US government bonds rallied across the board, with the two-year Treasury yield, which is particularly sensitive to interest rate expectations, falling 0.17 percentage points to 4.22% as that the price of the debt instrument increased.

The dollar has fallen since hitting a 20-year high in late September and weakened further against a basket of six peers on Tuesday, down 1.1%.

The Fed’s economic projections for unemployment, gross domestic product and inflation will take center stage on Wednesday, with investors on the lookout for clues about where U.S. interest rates could peak in 2023. Markets now expect interest rates to peak at around 4.85 percent. percent in May, compared to just under 5% in the same month before the release of November inflation data.

The European Central Bank and Bank of England are also meeting this week and are expected to tighten monetary policy less aggressively than in recent months, despite mixed economic data.

Eurozone core inflation – which excludes changes in energy, food and tobacco prices – remained at a record high of 5% in November, while data released on Tuesday by the UK’s Office for National Statistics showed private sector wage growth across the country accelerated in the three months to October.
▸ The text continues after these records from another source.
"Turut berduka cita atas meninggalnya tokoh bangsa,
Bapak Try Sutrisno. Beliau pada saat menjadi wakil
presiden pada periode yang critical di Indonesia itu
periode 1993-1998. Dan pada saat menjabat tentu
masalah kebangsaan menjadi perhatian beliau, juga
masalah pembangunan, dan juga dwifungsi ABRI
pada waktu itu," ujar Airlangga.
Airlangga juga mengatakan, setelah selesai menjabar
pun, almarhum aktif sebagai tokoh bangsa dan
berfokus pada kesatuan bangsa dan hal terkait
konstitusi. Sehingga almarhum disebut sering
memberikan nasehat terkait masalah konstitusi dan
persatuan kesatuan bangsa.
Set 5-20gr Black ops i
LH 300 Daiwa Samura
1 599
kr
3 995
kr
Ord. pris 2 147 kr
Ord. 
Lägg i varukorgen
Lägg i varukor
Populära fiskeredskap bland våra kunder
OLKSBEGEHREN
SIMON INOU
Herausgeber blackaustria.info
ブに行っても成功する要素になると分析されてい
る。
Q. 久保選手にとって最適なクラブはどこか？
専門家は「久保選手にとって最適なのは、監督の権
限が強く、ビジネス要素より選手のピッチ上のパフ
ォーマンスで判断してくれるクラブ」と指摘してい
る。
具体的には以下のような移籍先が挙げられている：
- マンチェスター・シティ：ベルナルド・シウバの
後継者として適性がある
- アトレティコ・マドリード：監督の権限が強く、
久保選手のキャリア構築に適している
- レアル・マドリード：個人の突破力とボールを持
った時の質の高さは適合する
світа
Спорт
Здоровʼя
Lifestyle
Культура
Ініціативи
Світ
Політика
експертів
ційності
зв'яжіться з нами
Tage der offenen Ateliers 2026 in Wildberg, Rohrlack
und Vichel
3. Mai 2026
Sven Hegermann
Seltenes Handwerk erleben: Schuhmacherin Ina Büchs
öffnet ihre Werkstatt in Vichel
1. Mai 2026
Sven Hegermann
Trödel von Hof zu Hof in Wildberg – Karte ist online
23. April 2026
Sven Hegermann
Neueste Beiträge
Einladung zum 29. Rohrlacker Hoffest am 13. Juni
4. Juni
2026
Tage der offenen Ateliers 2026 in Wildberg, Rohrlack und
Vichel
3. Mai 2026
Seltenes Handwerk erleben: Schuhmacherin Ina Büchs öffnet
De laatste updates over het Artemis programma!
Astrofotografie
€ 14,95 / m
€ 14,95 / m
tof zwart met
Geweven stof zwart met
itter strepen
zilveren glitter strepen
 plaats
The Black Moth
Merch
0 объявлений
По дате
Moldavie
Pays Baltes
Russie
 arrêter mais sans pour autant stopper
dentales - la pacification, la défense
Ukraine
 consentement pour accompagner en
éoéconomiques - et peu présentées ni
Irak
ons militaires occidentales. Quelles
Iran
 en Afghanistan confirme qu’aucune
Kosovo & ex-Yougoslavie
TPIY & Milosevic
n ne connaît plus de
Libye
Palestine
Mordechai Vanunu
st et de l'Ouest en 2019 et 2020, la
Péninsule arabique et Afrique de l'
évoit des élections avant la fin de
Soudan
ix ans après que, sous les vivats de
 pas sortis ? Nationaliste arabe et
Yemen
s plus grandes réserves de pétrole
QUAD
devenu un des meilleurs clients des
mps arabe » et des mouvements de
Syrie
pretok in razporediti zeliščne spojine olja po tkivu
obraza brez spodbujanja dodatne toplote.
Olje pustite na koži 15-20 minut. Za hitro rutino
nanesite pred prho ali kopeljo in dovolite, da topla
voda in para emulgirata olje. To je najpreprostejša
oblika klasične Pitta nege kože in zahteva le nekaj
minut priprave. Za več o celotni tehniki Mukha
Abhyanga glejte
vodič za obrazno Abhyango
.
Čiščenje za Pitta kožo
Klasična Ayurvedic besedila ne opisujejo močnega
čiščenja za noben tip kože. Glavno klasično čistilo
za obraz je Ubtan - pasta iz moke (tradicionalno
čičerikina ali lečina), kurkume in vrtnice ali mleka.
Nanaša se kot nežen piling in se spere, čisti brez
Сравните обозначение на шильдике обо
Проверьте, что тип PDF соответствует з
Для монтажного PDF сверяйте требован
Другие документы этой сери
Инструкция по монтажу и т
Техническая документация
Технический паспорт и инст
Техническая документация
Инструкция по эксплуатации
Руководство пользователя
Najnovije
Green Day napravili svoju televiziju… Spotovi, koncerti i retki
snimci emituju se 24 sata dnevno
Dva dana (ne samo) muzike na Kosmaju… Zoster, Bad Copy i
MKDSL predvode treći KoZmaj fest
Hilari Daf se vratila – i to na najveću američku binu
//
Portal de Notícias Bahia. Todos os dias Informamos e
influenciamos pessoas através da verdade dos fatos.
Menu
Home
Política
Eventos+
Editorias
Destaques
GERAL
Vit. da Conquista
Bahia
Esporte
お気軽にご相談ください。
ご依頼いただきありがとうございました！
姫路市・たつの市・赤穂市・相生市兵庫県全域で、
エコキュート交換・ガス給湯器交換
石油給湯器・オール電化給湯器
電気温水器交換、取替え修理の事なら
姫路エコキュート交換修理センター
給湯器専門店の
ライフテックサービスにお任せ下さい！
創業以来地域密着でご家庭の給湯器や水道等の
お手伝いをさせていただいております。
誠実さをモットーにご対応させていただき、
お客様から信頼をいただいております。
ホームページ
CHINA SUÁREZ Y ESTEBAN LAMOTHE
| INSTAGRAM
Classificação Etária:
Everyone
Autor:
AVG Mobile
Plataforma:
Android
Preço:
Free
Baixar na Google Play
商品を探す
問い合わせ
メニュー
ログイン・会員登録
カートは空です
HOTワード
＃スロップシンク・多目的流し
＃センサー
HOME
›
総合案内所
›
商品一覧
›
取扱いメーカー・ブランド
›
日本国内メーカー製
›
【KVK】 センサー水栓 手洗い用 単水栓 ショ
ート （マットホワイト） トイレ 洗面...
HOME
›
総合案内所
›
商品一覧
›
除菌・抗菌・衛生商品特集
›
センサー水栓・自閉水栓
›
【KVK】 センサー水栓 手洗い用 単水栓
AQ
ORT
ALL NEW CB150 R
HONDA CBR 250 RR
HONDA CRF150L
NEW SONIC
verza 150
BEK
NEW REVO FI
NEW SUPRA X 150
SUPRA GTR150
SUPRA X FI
“The US economy has remained relatively resilient throughout the past year, but that is not the case in the UK or Europe,” said David Dowsett, global head of investments at GAM. “It gives these central banks a hedge, or more than a hedge – evidence – to slow the pace of rate hikes as well.”

In Asia, Hong Kong’s Hang Seng Index rose 0.7%, while Japan’s Topix gained 0.4%. The Chinese CSI 300 fell 0.2%.